• Exercise brief:
Every word of the data below has to be copied faithfully.

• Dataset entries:
+ + + +

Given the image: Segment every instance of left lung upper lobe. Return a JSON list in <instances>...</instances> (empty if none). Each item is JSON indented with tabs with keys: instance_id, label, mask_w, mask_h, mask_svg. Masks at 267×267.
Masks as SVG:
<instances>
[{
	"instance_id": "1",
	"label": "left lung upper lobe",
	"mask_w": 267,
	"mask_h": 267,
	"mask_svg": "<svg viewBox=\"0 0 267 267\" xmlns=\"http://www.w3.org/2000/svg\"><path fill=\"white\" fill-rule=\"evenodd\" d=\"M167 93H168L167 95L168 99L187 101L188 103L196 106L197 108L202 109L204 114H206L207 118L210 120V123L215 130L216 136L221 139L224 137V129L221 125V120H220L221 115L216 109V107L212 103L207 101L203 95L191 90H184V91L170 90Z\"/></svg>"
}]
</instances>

+ + + +

• Exercise output:
Given the image: Segment every instance of left lung upper lobe. Return a JSON list in <instances>...</instances> (empty if none). Each item is JSON indented with tabs with keys: instance_id, label, mask_w, mask_h, mask_svg. Masks at 267×267.
Masks as SVG:
<instances>
[{
	"instance_id": "1",
	"label": "left lung upper lobe",
	"mask_w": 267,
	"mask_h": 267,
	"mask_svg": "<svg viewBox=\"0 0 267 267\" xmlns=\"http://www.w3.org/2000/svg\"><path fill=\"white\" fill-rule=\"evenodd\" d=\"M167 93H168L167 95L168 99L187 101L188 103L196 106L197 108L202 109L204 114H206L207 118L210 120V123L215 130L216 136L221 139L224 137V129L221 125V120H220L221 115L216 109V107L212 103L207 101L203 95L191 90H184V91L170 90Z\"/></svg>"
}]
</instances>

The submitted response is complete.